**PROBLEM TO SOLVE:** Make a verbatim copy of all the records. Skip every image.

#####

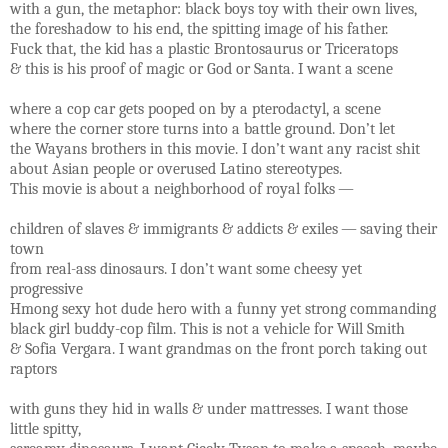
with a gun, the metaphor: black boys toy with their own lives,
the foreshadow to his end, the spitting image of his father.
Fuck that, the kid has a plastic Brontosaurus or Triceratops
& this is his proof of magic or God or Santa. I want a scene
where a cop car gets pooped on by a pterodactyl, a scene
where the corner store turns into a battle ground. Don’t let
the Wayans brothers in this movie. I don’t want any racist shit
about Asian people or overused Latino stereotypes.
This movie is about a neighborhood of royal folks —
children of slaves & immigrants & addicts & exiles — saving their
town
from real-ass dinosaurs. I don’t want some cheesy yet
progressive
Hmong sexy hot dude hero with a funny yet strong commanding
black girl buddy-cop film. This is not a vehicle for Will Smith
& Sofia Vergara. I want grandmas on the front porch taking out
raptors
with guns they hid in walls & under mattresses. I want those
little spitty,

#####

**EXERCISE RESULT:**
with a gun, the metaphor: black boys toy with their own lives,
the foreshadow to his end, the spitting image of his father.
Fuck that, the kid has a plastic Brontosaurus or Triceratops
& this is his proof of magic or God or Santa. I want a scene
where a cop car gets pooped on by a pterodactyl, a scene
where the corner store turns into a battle ground. Don’t let
the Wayans brothers in this movie. I don’t want any racist shit
about Asian people or overused Latino stereotypes.
This movie is about a neighborhood of royal folks —
children of slaves & immigrants & addicts & exiles — saving their
town
from real-ass dinosaurs. I don’t want some cheesy yet
progressive
Hmong sexy hot dude hero with a funny yet strong commanding
black girl buddy-cop film. This is not a vehicle for Will Smith
& Sofia Vergara. I want grandmas on the front porch taking out
raptors
with guns they hid in walls & under mattresses. I want those
little spitty,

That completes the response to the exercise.